A sector of a circle has an area of 55cm^2. If the radius of the circle is 10cm. Calculate the angle of the sector. (Use π=22/7)

To find the angle of the sector, we can use the formula:

Area of sector = (θ/360)πr^2

Given that the area of the sector is 55 cm^2 and the radius is 10 cm, we can plug in the values:

55 = (θ/360) * (22/7) * 10^2
55 = (θ/360) * 220
55 = 22θ/7
θ = (55 * 7)/22
θ = 35 degrees

So, the angle of the sector is 35 degrees.

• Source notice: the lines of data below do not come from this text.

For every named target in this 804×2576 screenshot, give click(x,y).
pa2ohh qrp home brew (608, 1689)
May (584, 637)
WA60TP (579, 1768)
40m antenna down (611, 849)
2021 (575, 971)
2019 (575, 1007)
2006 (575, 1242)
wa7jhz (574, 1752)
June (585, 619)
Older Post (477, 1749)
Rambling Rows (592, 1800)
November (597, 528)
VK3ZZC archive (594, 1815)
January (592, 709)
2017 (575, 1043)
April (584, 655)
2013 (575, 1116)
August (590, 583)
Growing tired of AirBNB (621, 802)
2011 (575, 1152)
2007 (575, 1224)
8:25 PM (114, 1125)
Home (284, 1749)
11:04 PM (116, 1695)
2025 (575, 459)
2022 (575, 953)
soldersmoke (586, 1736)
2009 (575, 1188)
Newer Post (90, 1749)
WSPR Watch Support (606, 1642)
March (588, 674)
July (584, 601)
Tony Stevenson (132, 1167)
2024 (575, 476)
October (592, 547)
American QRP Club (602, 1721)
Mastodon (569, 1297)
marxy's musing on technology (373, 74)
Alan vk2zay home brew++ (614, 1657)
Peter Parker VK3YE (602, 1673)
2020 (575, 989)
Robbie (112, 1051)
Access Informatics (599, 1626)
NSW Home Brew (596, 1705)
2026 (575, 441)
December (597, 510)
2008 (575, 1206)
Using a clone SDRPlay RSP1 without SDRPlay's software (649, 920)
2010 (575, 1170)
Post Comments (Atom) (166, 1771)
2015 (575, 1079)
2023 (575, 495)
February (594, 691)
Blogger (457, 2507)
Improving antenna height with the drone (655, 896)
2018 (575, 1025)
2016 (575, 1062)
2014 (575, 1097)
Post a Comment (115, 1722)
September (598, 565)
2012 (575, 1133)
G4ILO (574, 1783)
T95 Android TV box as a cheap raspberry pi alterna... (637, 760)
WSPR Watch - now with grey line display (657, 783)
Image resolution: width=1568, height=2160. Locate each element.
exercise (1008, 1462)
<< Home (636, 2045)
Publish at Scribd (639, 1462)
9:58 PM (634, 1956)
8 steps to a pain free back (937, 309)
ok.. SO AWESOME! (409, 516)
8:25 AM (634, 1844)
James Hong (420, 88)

To find the area of the shaded segment, we need to subtract the area of the sector from the area of the sector minus the area of the triangle formed by the sector.

Area of segment = Area of sector - Area of triangle

Area of sector = (35/360) * (22/7) * 10^2
= (7/18) * 220
= 85/2 cm^2

The triangle is an isosceles triangle with two equal sides as the radius of the circle (10 cm) and the base angle of 35 degrees. We can calculate the height using the formula:

height = (10) * sin(35)
≈ 5.74 cm

Area of triangle = (1/2) * base * height
= (1/2) * 10 * 5.74
≈ 28.7 cm^2

Therefore, Area of segment = 85/2 - 28.7
= 85/2 - 57.4
= 27/2 cm^2

Hence, the area of the shaded segment is 27/2 cm^2.